== Exercise requirements ==
Only the lines with "Överexponering" in the entries below belong in the answer; please copy them.

== Data for review ==
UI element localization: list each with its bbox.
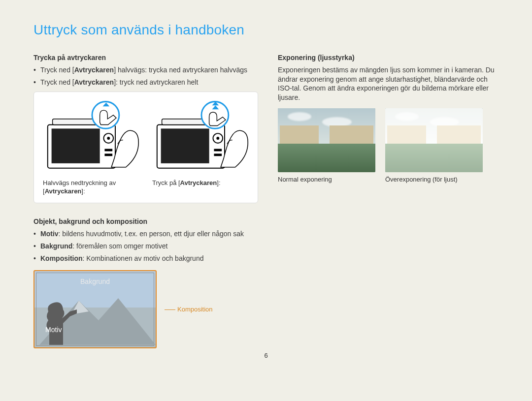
bullets-composition: Motiv: bildens huvudmotiv, t.ex. en pers… — [33, 229, 258, 263]
photo-caption-normal: Normal exponering — [278, 175, 375, 184]
composition-figure: Bakgrund Motiv Komposition — [33, 270, 258, 348]
photo-over-exposure — [385, 108, 483, 172]
section-heading-shutter: Trycka på avtryckaren — [33, 53, 258, 62]
bullet-pre: Tryck ned [ — [40, 66, 74, 74]
page-title: Uttryck som används i handboken — [33, 21, 499, 39]
section-heading-composition: Objekt, bakgrund och komposition — [33, 217, 258, 226]
exposure-photos: Normal exponering Överexponering (för lj… — [278, 108, 499, 184]
svg-rect-4 — [104, 149, 112, 152]
figure-shutter: Halvvägs nedtryckning av [Avtryckaren]: — [33, 92, 258, 203]
figure-caption-half: Halvvägs nedtryckning av [Avtryckaren]: — [43, 179, 139, 196]
svg-point-3 — [107, 137, 110, 140]
svg-rect-1 — [52, 129, 100, 164]
bullet-item: Motiv: bildens huvudmotiv, t.ex. en pers… — [33, 229, 258, 239]
section-heading-exposure: Exponering (ljusstyrka) — [278, 53, 499, 62]
photo-panel-over: Överexponering (för ljust) — [385, 108, 483, 184]
camera-half-press-icon — [43, 100, 139, 174]
bullet-post: ]: tryck ned avtryckaren helt — [114, 78, 198, 86]
photo-normal-exposure — [278, 108, 375, 172]
page-number: 6 — [33, 351, 499, 360]
bullet-item: Bakgrund: föremålen som omger motivet — [33, 242, 258, 251]
figure-panel-full-press: Tryck på [Avtryckaren]: — [152, 100, 249, 196]
left-column: Trycka på avtryckaren Tryck ned [Avtryck… — [33, 53, 258, 348]
leader-line-icon — [165, 309, 175, 310]
svg-rect-14 — [214, 149, 222, 152]
label-komposition: Komposition — [177, 306, 213, 313]
composition-side-label: Komposition — [165, 305, 213, 314]
svg-rect-15 — [214, 154, 222, 156]
figure-panel-half-press: Halvvägs nedtryckning av [Avtryckaren]: — [43, 100, 139, 196]
right-column: Exponering (ljusstyrka) Exponeringen bes… — [278, 53, 499, 348]
bullet-item: Tryck ned [Avtryckaren]: tryck ned avtry… — [33, 78, 258, 87]
svg-point-13 — [216, 137, 219, 140]
bullet-strong: Avtryckaren — [74, 66, 114, 74]
figure-caption-full: Tryck på [Avtryckaren]: — [152, 179, 249, 187]
svg-rect-5 — [104, 154, 112, 156]
label-bakgrund: Bakgrund — [34, 277, 156, 286]
svg-rect-11 — [161, 129, 209, 164]
photo-caption-over: Överexponering (för ljust) — [385, 175, 483, 184]
label-motiv: Motiv — [45, 325, 62, 335]
bullet-post: ] halvvägs: trycka ned avtryckaren halvv… — [114, 66, 247, 74]
composition-frame: Bakgrund Motiv — [33, 270, 157, 348]
camera-full-press-icon — [152, 100, 249, 174]
bullet-item: Komposition: Kombinationen av motiv och … — [33, 254, 258, 263]
exposure-paragraph: Exponeringen bestäms av mängden ljus som… — [278, 65, 499, 103]
bullet-strong: Avtryckaren — [74, 78, 114, 86]
bullet-item: Tryck ned [Avtryckaren] halvvägs: trycka… — [33, 65, 258, 75]
bullets-shutter: Tryck ned [Avtryckaren] halvvägs: trycka… — [33, 65, 258, 87]
photo-panel-normal: Normal exponering — [278, 108, 375, 184]
bullet-pre: Tryck ned [ — [40, 78, 74, 86]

== Task result ==
exposure-photos: Normal exponering Överexponering (för lj… — [278, 108, 499, 184]
photo-panel-over: Överexponering (för ljust) — [385, 108, 483, 184]
photo-caption-over: Överexponering (för ljust) — [385, 175, 483, 184]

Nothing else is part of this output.